Look below for the lines from the one with "شركة كبرى لها" to the one with "التوكيلات معنا تتسع وتزيد.", and copy exactly those lines, both ends included.

(Records from a collection)
----------------

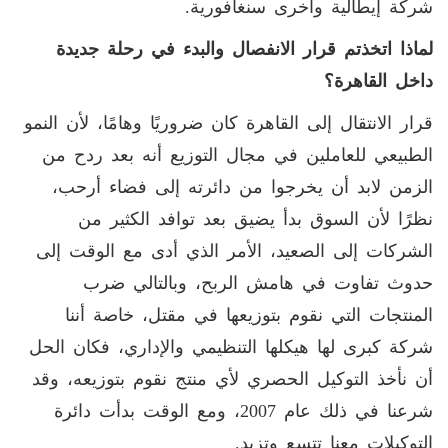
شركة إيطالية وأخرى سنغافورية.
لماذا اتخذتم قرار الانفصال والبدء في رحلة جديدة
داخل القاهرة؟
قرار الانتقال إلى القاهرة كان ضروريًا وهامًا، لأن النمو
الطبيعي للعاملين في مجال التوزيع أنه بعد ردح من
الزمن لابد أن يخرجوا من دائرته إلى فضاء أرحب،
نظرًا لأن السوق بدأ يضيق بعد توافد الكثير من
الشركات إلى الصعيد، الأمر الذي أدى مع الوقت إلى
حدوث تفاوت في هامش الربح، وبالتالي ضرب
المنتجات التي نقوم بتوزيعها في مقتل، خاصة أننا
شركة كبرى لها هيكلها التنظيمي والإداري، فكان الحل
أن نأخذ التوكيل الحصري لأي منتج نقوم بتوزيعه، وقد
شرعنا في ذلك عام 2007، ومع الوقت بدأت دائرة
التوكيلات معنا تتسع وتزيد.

----------------

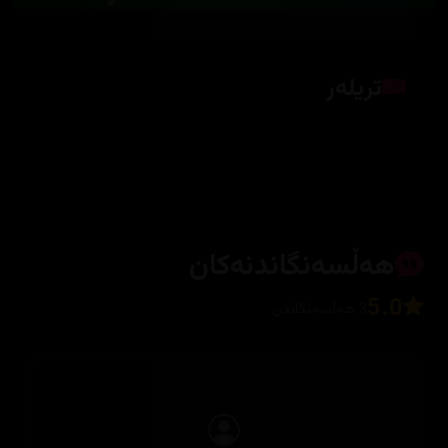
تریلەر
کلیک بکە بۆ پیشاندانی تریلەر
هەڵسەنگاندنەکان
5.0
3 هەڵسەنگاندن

----------------

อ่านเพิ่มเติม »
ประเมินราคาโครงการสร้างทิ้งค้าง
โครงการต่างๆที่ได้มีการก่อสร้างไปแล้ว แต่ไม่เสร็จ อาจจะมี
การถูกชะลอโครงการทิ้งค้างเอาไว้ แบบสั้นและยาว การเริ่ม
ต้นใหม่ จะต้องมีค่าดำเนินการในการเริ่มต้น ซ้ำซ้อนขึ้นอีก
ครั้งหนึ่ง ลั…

----------------

▶ _Task result_:
شركة كبرى لها هيكلها التنظيمي والإداري، فكان الحل
أن نأخذ التوكيل الحصري لأي منتج نقوم بتوزيعه، وقد
شرعنا في ذلك عام 2007، ومع الوقت بدأت دائرة
التوكيلات معنا تتسع وتزيد.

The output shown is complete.